|Does anyone have any experience in trading in their boat?? I have a 99 Mobius that I would like to trade in for a V-drive, should I try or would I be better off selling out right? |
|Its just like a car, most of the time you can do a lot better money wise selling it out right. But, if you want to get rid of it, you know you can always trade it in for a little less. |
On a side note, I have a brand new '04 Mobius LSV on lot set up nicely for under $35k. If you are interested I could send some pics. I'm only 3-4 hours away from you.
(Message edited by Jon A on October 11, 2004)
|You definitely do better selling it yourself, however, if you do trade in, remember that you won't pay sales tax on the trade in value on the total price of your new boat. |
ie, if the new boat is 50K and your trade in is 30K, you only pay sales tax on 20K. Here where sales tax is 7%, that is 2,100 bucks less in sales tax so you have to figure that savings in when you trade in as well.
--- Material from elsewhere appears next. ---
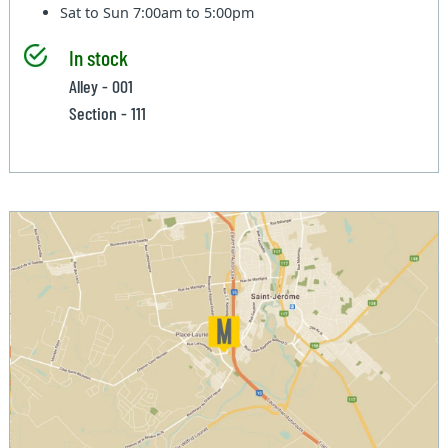
Sat to Sun
7:00am to 5:00pm
In stock
Alley - 001
Section - 111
Please send me some pics to email@example.com and any other info on trade-in's.
|Dave are you sure about that? I was under the impresion the trade is just added to the down payment. Not a price reducer. If what you are saying is correct that is a good point to consider.|
|Dave is correct They net out the trade in value against the sales price to arrive at a the taxable amount. If you have a newer baot your trying to trade (lets say 30-40k value) it would be alot easier to just trade it in. Its harder to find a buyer on your own for something that much and the tax savings would be alot greater. Total opposite for a boat valued alot less. |
|Adam and Dave, |
Actually that tax law is being changed in most states. I know Arkansas just changed that law recently. Most people don't even know about it but since I'm a dealer, we have to stay on top of that kind of stuff. Who knows, it may stay how it is in some states though.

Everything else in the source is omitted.